[Data items]
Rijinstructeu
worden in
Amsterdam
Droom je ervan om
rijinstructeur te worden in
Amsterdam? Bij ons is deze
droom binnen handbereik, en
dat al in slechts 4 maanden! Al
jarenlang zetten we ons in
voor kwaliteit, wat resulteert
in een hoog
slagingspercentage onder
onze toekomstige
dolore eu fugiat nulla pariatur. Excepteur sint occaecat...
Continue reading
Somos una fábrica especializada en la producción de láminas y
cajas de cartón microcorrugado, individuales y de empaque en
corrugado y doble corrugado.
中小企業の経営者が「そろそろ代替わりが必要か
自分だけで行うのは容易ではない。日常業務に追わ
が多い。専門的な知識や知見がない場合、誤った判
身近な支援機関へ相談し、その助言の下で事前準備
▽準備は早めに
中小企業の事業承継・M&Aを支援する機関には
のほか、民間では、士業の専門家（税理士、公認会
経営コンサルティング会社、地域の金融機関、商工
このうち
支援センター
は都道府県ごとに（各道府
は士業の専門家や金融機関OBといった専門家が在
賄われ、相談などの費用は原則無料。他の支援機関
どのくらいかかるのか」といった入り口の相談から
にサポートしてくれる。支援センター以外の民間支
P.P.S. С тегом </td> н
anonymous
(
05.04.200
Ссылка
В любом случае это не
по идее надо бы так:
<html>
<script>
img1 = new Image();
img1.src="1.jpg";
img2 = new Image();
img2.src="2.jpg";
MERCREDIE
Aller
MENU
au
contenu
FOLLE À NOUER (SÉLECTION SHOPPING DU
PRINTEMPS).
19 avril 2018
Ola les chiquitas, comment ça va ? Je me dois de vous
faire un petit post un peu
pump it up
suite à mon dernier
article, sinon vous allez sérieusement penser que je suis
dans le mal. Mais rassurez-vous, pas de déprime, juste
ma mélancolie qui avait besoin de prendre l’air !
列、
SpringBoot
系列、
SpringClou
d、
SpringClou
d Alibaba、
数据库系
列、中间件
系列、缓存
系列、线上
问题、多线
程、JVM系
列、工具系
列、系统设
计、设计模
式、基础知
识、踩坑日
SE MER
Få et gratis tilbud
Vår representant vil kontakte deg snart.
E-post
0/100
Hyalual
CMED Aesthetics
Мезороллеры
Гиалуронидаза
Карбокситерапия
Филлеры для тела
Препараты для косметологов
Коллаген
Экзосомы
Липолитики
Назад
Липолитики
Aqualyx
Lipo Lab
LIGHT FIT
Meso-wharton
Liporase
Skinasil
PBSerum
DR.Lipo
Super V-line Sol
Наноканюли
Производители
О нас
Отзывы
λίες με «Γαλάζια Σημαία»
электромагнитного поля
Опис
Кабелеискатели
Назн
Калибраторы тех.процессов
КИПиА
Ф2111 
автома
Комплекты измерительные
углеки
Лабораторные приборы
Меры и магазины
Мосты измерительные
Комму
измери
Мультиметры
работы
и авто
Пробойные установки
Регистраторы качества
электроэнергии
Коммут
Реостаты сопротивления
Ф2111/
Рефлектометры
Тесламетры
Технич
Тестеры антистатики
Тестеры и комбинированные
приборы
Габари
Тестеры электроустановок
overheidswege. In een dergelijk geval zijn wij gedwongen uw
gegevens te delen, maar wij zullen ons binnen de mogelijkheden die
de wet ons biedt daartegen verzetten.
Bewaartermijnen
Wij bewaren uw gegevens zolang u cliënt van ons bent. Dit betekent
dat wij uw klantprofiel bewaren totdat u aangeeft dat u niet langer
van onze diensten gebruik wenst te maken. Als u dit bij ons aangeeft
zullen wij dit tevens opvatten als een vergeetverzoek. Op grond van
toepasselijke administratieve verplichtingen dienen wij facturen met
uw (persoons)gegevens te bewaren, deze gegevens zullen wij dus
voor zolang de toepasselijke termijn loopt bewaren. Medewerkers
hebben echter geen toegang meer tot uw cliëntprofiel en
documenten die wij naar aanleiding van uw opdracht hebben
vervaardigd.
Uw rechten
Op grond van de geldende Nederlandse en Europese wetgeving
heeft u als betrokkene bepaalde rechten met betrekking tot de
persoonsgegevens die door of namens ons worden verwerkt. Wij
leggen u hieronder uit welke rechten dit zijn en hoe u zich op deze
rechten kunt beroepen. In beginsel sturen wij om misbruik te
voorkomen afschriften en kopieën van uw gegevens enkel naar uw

## Instructions to follow
Counting the lines above that hold "zijn", reply with the number and no other words.

## Task output
2